Program Bansos Tambahan Maret 2026
| Nama Program | Sasaran | Besaran |
|---|---|---|
| Bantuan Sosial Tunai (BST) | Warga terdampak ekonomi | Rp 300.000 |
| Bantuan Iuran BPJS Kesehatan | Keluarga miskin | Ditanggung penuh |
| Bantuan Produktif Usaha Mikro (BPUM) | Pelaku UMKM | Rp 2.000.000 |
Program-program ini bisa berbeda antar daerah tergantung pada kebijakan lokal dan ketersediaan anggaran.
6. Tips Menghindari Penipuan Bansos
Sayangnya, maraknya penyaluran bansos juga diikuti dengan berbagai upaya penipuan. Banyak oknum yang memanfaatkan ketidaktahuan masyarakat untuk mengambil keuntungan. Berikut beberapa tips agar tidak tertipu:
- Jangan percaya pada pihak yang meminta bayaran untuk proses verifikasi bansos.

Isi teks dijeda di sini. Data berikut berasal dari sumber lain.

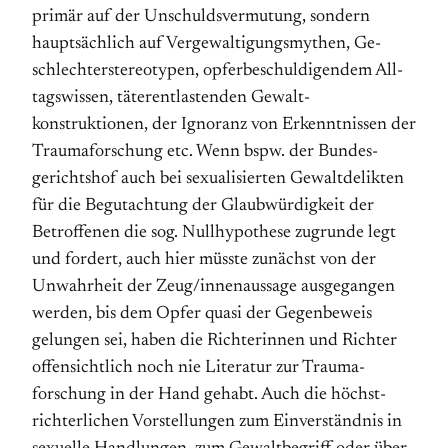
primär auf der Unschuldsvermutung, sondern
hauptsächlich auf Vergewaltigungs­mythen, Ge­
schlechter­stereo­typen, opfer­be­schuldigendem All­
tags­wissen, täter­ent­lastenden Gewalt­
konstruktionen, der Ignoranz von Er­kenntnissen der
Trauma­forschung etc. Wenn bspw. der Bundes­
gericht­shof auch bei sexualisierten Gewalt­delikten
für die Begutachtung der Glaub­würdigkeit der
Betroffenen die sog. Null­hypothese zugrunde legt
und fordert, auch hier müsste zunächst von der
Unwahrheit der Zeug/innenaussage aus­ge­gangen
werden, bis dem Opfer quasi der Gegen­beweis
gelungen sei, haben die Richterinnen und Richter
offen­sichtlich noch nie Literatur zur Trauma­
forschung in der Hand gehabt. Auch die höchst­
richter­lichen Vorstellungen zum Einverständnis in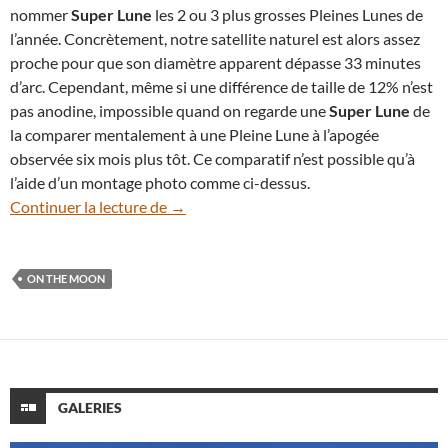
nommer
Super Lune
les 2 ou 3 plus grosses Pleines Lunes de
l’année. Concrètement, notre satellite naturel est alors assez
proche pour que son diamètre apparent dépasse 33 minutes
d’arc. Cependant, même si une différence de taille de 12% n’est
pas anodine, impossible quand on regarde une
Super Lune
de
la comparer mentalement à une Pleine Lune à l’apogée
observée six mois plus tôt. Ce comparatif n’est possible qu’à
l’aide d’un montage photo comme ci-dessus.
Le 13 juillet, admirez la Pleine Lune la pl
Continuer la lecture de
→
ON THE MOON
GALERIES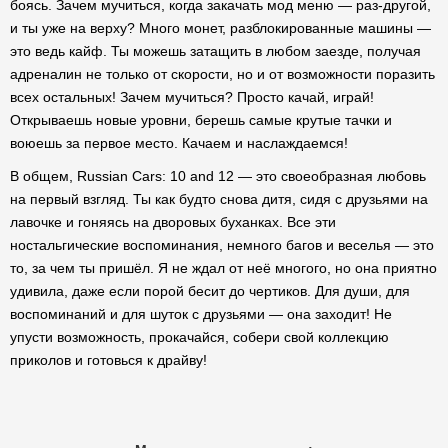
боясь. Зачем мучиться, когда закачать мод меню — раз-другой,
и ты уже на верху? Много монет, разблокированные машины —
это ведь кайф. Ты можешь затащить в любом заезде, получая
адреналин не только от скорости, но и от возможности поразить
всех остальных! Зачем мучиться? Просто качай, играй!
Открываешь новые уровни, берешь самые крутые тачки и
воюешь за первое место. Качаем и наслаждаемся!
В общем, Russian Cars: 10 and 12 — это своеобразная любовь
на первый взгляд. Ты как будто снова дитя, сидя с друзьями на
лавочке и гоняясь на дворовых буханках. Все эти
ностальгические воспоминания, немного багов и веселья — это
то, за чем ты пришёл. Я не ждал от неё многого, но она приятно
удивила, даже если порой бесит до чертиков. Для души, для
воспоминаний и для шуток с друзьями — она заходит! Не
упусти возможность, прокачайся, собери свой коллекцию
приколов и готовься к драйву!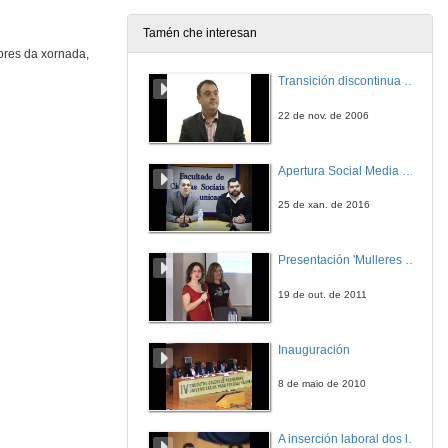
20 de abr. de 2016
Tamén che interesan
ores da xornada,
Quenda de preguntas. O sistema de Observación da Terra de UrtheCast
Relatorio de Laura Abuja Conde
Transición discontinua de partículas de microgel termosensible
20 de abr. de 2016
22 de nov. de 2006
Apertura Social Media Day 2016
25 de xan. de 2016
Presentación 'Mulleres no software libre'
19 de out. de 2011
Inauguración
8 de maio de 2010
A inserción laboral dos licenciados en Ciencias do Mar: a carreira investigadora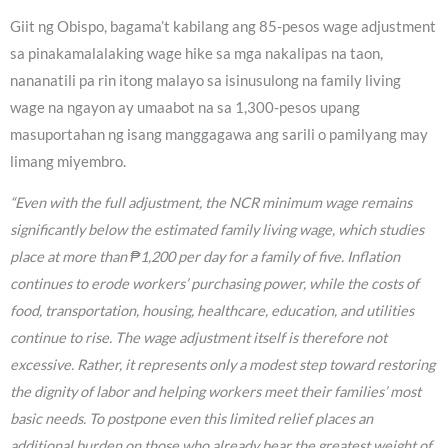
Giit ng Obispo, bagama’t kabilang ang 85-pesos wage adjustment
sa pinakamalalaking wage hike sa mga nakalipas na taon,
nananatili pa rin itong malayo sa isinusulong na family living
wage na ngayon ay umaabot na sa 1,300-pesos upang
masuportahan ng isang manggagawa ang sarili o pamilyang may
limang miyembro.
“Even with the full adjustment, the NCR minimum wage remains
significantly below the estimated family living wage, which studies
place at more than ₱1,200 per day for a family of five. Inflation
continues to erode workers’ purchasing power, while the costs of
food, transportation, housing, healthcare, education, and utilities
continue to rise. The wage adjustment itself is therefore not
excessive. Rather, it represents only a modest step toward restoring
the dignity of labor and helping workers meet their families’ most
basic needs. To postpone even this limited relief places an
additional burden on those who already bear the greatest weight of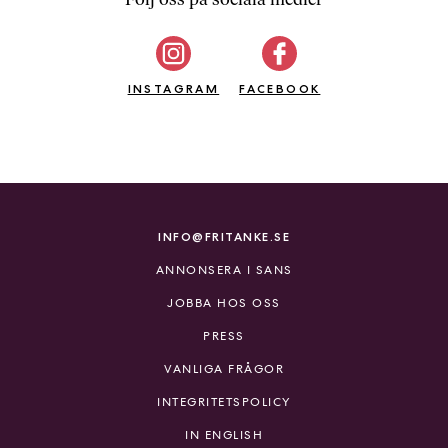
b
ö
c
INSTAGRAM
k
FACEBOOK
e
r
o
n
l
i
INFO@FRITANKE.SE
n
ANNONSERA I SANS
e
h
JOBBA HOS OSS
o
PRESS
s
F
VANLIGA FRÅGOR
r
INTEGRITETSPOLICY
i
T
IN ENGLISH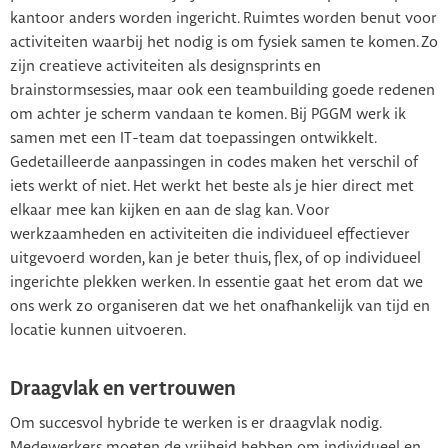
kantoor anders worden ingericht. Ruimtes worden benut voor
activiteiten waarbij het nodig is om fysiek samen te komen. Zo
zijn creatieve activiteiten als designsprints en
brainstormsessies, maar ook een teambuilding goede redenen
om achter je scherm vandaan te komen. Bij PGGM werk ik
samen met een IT-team dat toepassingen ontwikkelt.
Gedetailleerde aanpassingen in codes maken het verschil of
iets werkt of niet. Het werkt het beste als je hier direct met
elkaar mee kan kijken en aan de slag kan. Voor
werkzaamheden en activiteiten die individueel effectiever
uitgevoerd worden, kan je beter thuis, flex, of op individueel
ingerichte plekken werken. In essentie gaat het erom dat we
ons werk zo organiseren dat we het onafhankelijk van tijd en
locatie kunnen uitvoeren.
Draagvlak en vertrouwen
Om succesvol hybride te werken is er draagvlak nodig.
Medewerkers moeten de vrijheid hebben om individueel en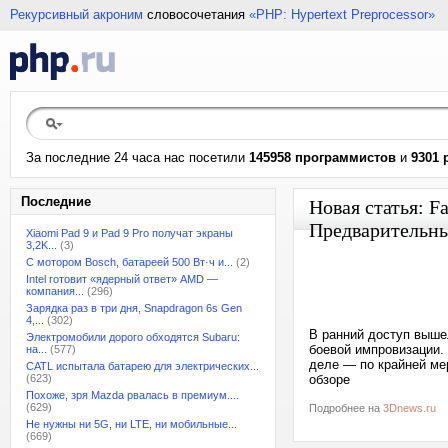
Рекурсивный акроним
словосочетания
«PHP: Hypertext Preprocessor»
За последние 24 часа нас посетили
145958 программистов
и
9301 
Последние
Новая статья: F
Предварительны
Xiaomi Pad 9 и Pad 9 Pro получат экраны
3,2K...
(3)
С мотором Bosch, батареей 500 Вт·ч и...
(2)
Intel готовит «ядерный ответ» AMD —
компания...
(296)
Зарядка раз в три дня, Snapdragon 6s Gen
4,...
(302)
В ранний доступ выше
Электромобили дорого обходятся Subaru:
боевой импровизации. 
на...
(577)
деле — по крайней ме
CATL испытала батарею для электрических...
(623)
обзоре
Похоже, зря Mazda рвалась в премиум....
(629)
Подробнее на
3Dnews.ru
Не нужны ни 5G, ни LTE, ни мобильные...
(669)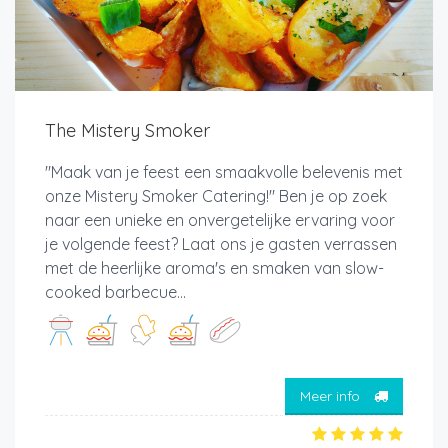
The Mistery Smoker
"Maak van je feest een smaakvolle belevenis met
onze Mistery Smoker Catering!" Ben je op zoek
naar een unieke en onvergetelijke ervaring voor
je volgende feest? Laat ons je gasten verrassen
met de heerlijke aroma's en smaken van slow-
cooked barbecue...
Meer info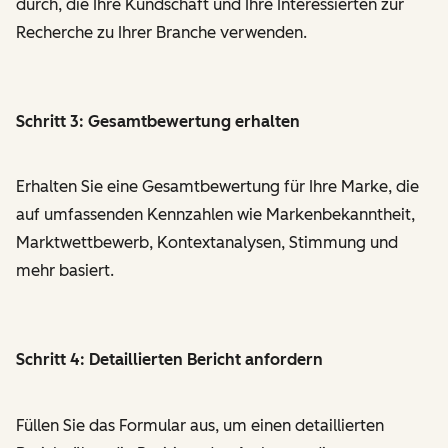
durch, die Ihre Kundschaft und Ihre Interessierten zur
Recherche zu Ihrer Branche verwenden.
Schritt 3: Gesamtbewertung erhalten
Erhalten Sie eine Gesamtbewertung für Ihre Marke, die
auf umfassenden Kennzahlen wie Markenbekanntheit,
Marktwettbewerb, Kontextanalysen, Stimmung und
mehr basiert.
Schritt 4: Detaillierten Bericht anfordern
Füllen Sie das Formular aus, um einen detaillierten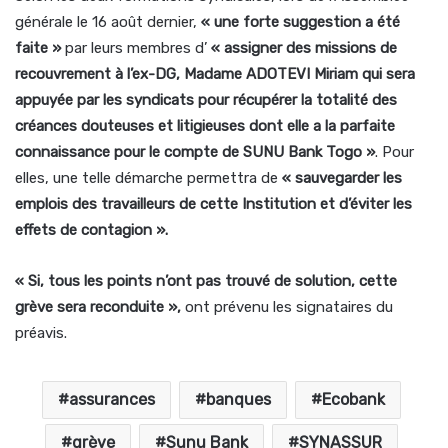
générale le 16 août dernier,
« une forte suggestion a été
faite »
par leurs membres d’
« assigner des missions de
recouvrement à l’ex-DG, Madame ADOTEVI Miriam qui sera
appuyée par les syndicats pour récupérer la totalité des
créances douteuses et litigieuses dont elle a la parfaite
connaissance pour le compte de SUNU Bank Togo »
. Pour
elles, une telle démarche permettra de
« sauvegarder les
emplois des travailleurs de cette Institution et d’éviter les
effets de contagion ».
« Si, tous les points n’ont pas trouvé de solution, cette
grève sera reconduite »,
ont prévenu les signataires du
préavis.
assurances
banques
Ecobank
grève
Sunu Bank
SYNASSUR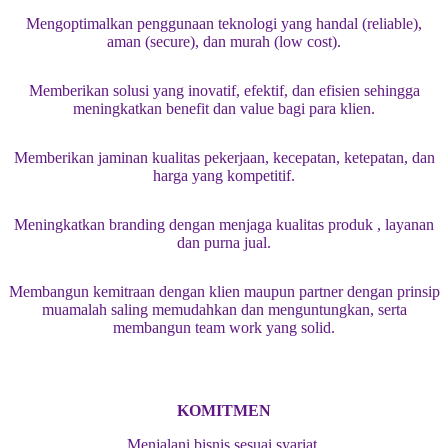
Mengoptimalkan penggunaan teknologi yang handal (reliable),
aman (secure), dan murah (low cost).
Memberikan solusi yang inovatif, efektif, dan efisien sehingga
meningkatkan benefit dan value bagi para klien.
Memberikan jaminan kualitas pekerjaan, kecepatan, ketepatan, dan
harga yang kompetitif.
Meningkatkan branding dengan menjaga kualitas produk , layanan
dan purna jual.
Membangun kemitraan dengan klien maupun partner dengan prinsip
muamalah saling memudahkan dan menguntungkan, serta
membangun team work yang solid.
KOMITMEN
Menjalani bisnis sesuai syariat.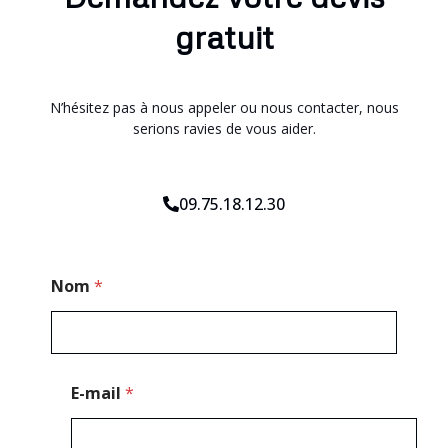
gratuit
N’hésitez pas à nous appeler ou nous contacter, nous
serions ravies de vous aider.
09.75.18.12.30
M
Nom
*
e
s
s
a
g
e
E-mail
*
M
e
s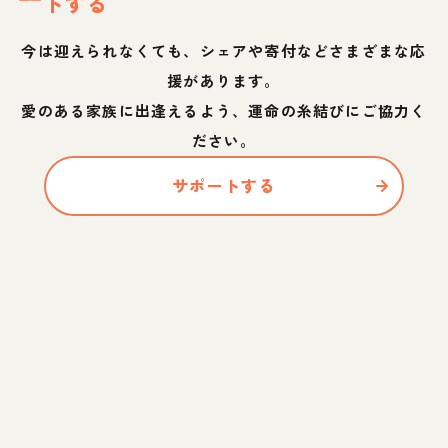
トする
今は迎えられなくても、シェアや寄付などさまざまな応
援があります。
愛のある家族に出逢えるよう、運命の糸結びにご協力く
ださい。
サポートする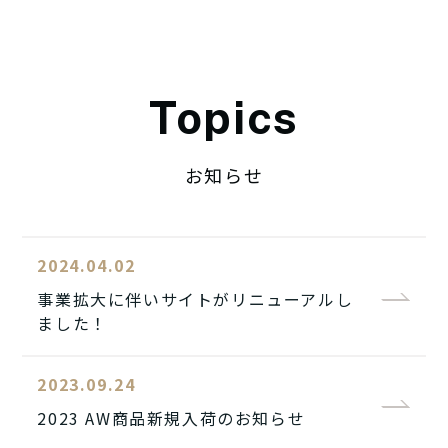
Topics
お知らせ
2024.04.02
事業拡大に伴いサイトがリニューアルし
ました！
2023.09.24
2023 AW商品新規入荷のお知らせ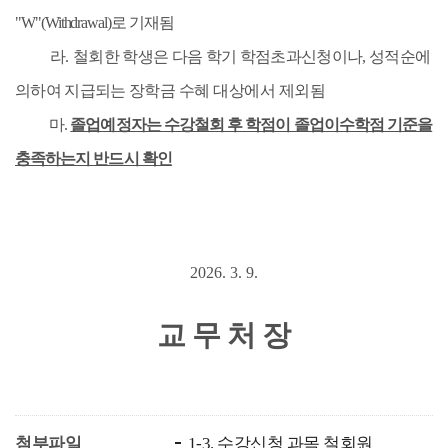
"W"(Withdrawal)
로 기재됨
라
.
철회한 학생은 다음 학기 학점초과신청이나
,
성적순에
의하여 지급되는 장학금
수혜 대상에서 제외됨
마
.
졸업예정자는 수강철회 후 학점이 졸업이수학점 기준을
충족하는지 반드시 확인
2026. 3. 9.
교 무 처 장
첨부파일
1-3. 수강신청 과목 철회원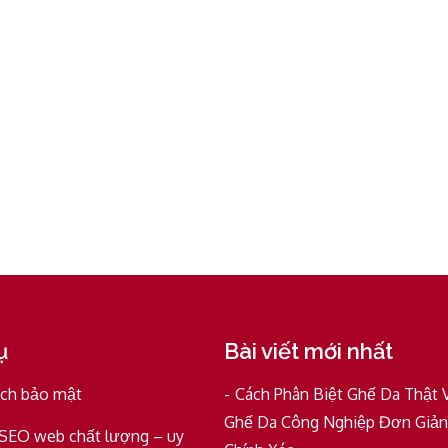
ụ
Bài viết mới nhất
ách bảo mật
Cách Phân Biệt Ghế Da Thật 
Ghế Da Công Nghiệp Đơn Giản
 SEO web chất lượng – uy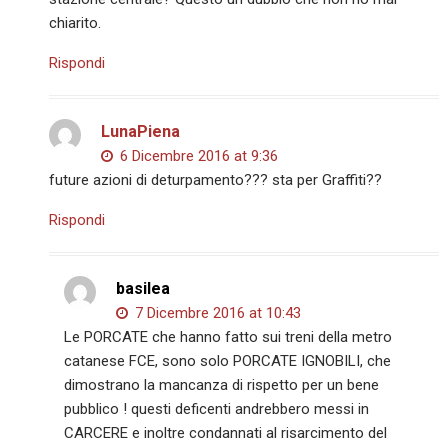
chiarito.
Rispondi
LunaPiena
6 Dicembre 2016 at 9:36
future azioni di deturpamento??? sta per Graffiti??
Rispondi
basilea
7 Dicembre 2016 at 10:43
Le PORCATE che hanno fatto sui treni della metro
catanese FCE, sono solo PORCATE IGNOBILI, che
dimostrano la mancanza di rispetto per un bene
pubblico ! questi deficenti andrebbero messi in
CARCERE e inoltre condannati al risarcimento del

- Pastikan mengakses situs resmi seperti kemensos.go.id atau situs daerah.
- Jangan memberikan data pribadi kepada pihak yang tidak dapat dipertanggungjawabkan.
- Laporkan jika menemukan indikasi penipuan ke Dinas Sosial atau melalui layanan aduan online.
7. Rekomendasi Aplikasi dan Situs Resmi untuk Cek Bansos
Untuk mempermudah pengecekan status penerima bansos, berikut beberapa situs dan aplikasi resmi yang bisa digunakan:
- Situs Cek Bansos Kemensos: cekbansos.kemensos.go.id
- Aplikasi SIKAP: Tersedia di Android dan iOS.
- Website Dinas Sosial Daerah: Sesuai dengan domisili penerima.
- Layanan SMS Gateway: Kirim SMS ke 0853-XXXX-XXXX dengan format: BANSOS#NIK#NAMA.
Gunakan hanya sumber resmi agar data tetap aman dan terpercaya.
Disclaimer
Informasi dalam artikel ini bersifat referensi dan dapat berubah sewaktu-waktu tanpa pemberitahuan terlebih dahulu. Besaran bantuan, jadwal pencairan, serta syarat penerima bisa disesuaikan oleh pemerintah daerah setempat. Selalu pastikan informasi terbaru melalui sumber resmi pemerintah.